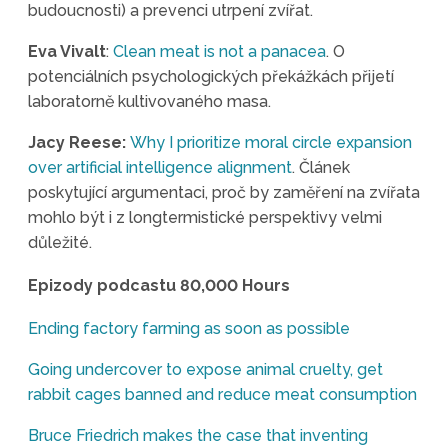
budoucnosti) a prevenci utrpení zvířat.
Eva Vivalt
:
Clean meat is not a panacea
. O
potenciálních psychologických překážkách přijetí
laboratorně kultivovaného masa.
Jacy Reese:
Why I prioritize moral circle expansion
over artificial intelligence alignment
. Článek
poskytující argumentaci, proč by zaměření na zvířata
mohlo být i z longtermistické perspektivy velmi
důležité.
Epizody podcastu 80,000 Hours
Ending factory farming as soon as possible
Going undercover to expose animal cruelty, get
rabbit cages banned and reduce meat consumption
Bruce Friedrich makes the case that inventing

==

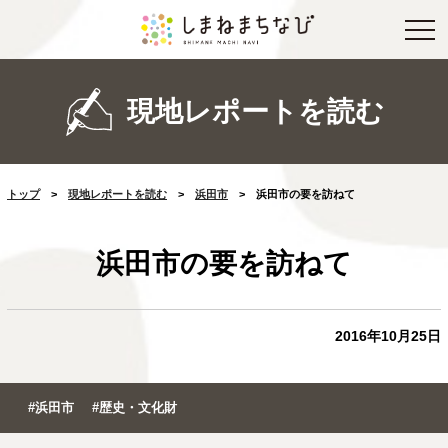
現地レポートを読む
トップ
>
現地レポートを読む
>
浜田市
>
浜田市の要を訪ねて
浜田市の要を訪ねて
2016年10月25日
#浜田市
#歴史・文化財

* _PROBLEM REQUIREMENTS_:
Output exactly one stretch of the listing: from the line containing "Epizody podcastu 80,000 Hours" through the line containing "Bruce Friedrich makes the case that inventing", both end lines included.

* _COMPLETED EXERCISE_:
Epizody podcastu 80,000 Hours
Ending factory farming as soon as possible
Going undercover to expose animal cruelty, get
rabbit cages banned and reduce meat consumption
Bruce Friedrich makes the case that inventing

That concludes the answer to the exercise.